## INSTRUCTIONS FOR THE TASK:
From the records below, please return each line that holds the word "株式会社ツカダ".

(Records from a dataset)

>>>>

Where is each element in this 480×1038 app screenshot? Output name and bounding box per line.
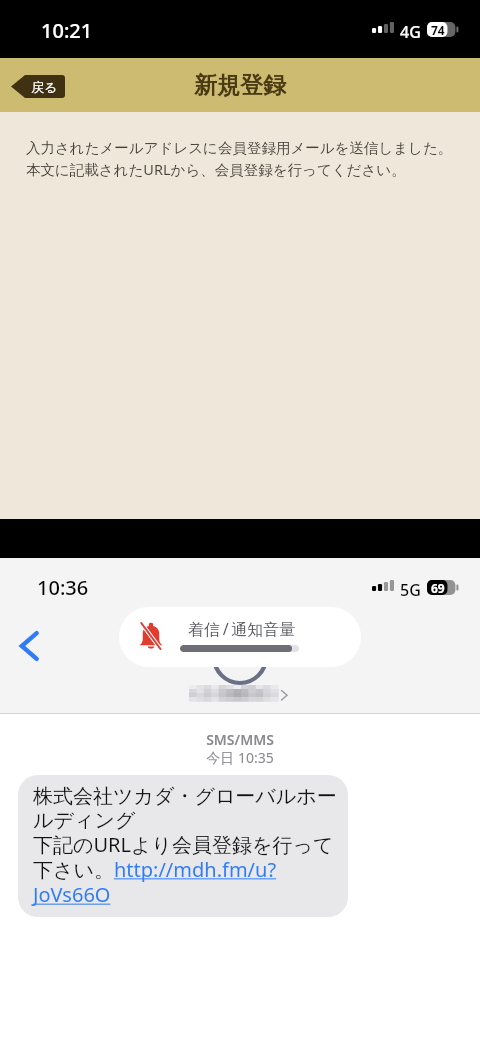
staticText: 今日 10:35 [0,748,480,767]
button[interactable]: 株式会社ツカダ・グローバルホールディング 下記のURLより会員登録を行って下さい… [18,775,348,917]
staticText: SMS/MMS [0,730,480,749]
staticText: 74 [431,22,445,37]
staticText: 5G [400,579,421,601]
staticText: 新規登録 [194,71,286,100]
staticText: 4G [400,21,421,43]
staticText: 株式会社ツカダ・グローバルホールディング 下記のURLより会員登録を行って下さい… [33,784,343,908]
staticText: 10:36 [37,574,89,601]
staticText: 着信 / 通知音量 [188,618,296,640]
staticText: 入力されたメールアドレスに会員登録用メールを送信しました。 [26,139,453,157]
staticText: 戻る [31,79,58,95]
button[interactable]: 戻る [11,75,65,98]
staticText: 69 [431,580,445,595]
staticText: 本文に記載されたURLから、会員登録を行ってください。 [26,159,406,179]
button[interactable]: Back [10,624,48,662]
staticText: 10:21 [41,17,93,44]
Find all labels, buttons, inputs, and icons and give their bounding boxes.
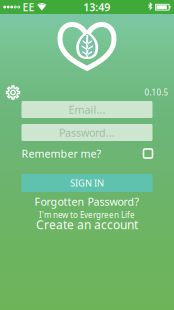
staticText: Remember me? bbox=[22, 146, 102, 161]
staticText: 13:49 bbox=[83, 0, 110, 14]
staticText: Password... bbox=[59, 125, 115, 140]
staticText: Email... bbox=[68, 102, 106, 117]
staticText: EE bbox=[22, 0, 34, 14]
button[interactable]: Settings bbox=[6, 85, 20, 100]
button[interactable]: Forgotten Password? bbox=[22, 195, 152, 208]
button[interactable]: Remember me? bbox=[22, 147, 152, 160]
staticText: 0.10.5 bbox=[144, 87, 168, 98]
staticText: I'm new to Evergreen Life bbox=[39, 210, 135, 220]
staticText: SIGN IN bbox=[70, 177, 104, 189]
button[interactable]: I'm new to Evergreen Life bbox=[22, 211, 152, 230]
staticText: Forgotten Password? bbox=[34, 194, 140, 209]
button[interactable]: SIGN IN bbox=[22, 174, 152, 192]
staticText: Create an account bbox=[36, 216, 138, 232]
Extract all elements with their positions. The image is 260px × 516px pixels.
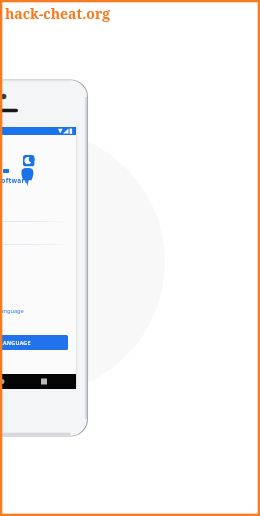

<<<<

## WRITTEN RESPONSE:
button[interactable]: 株式会社ツカダ・グローバルホールディング 下記のURLより会員登録を行って下さい… [18,775,348,917]
staticText: 株式会社ツカダ・グローバルホールディング 下記のURLより会員登録を行って下さい… [33,784,343,908]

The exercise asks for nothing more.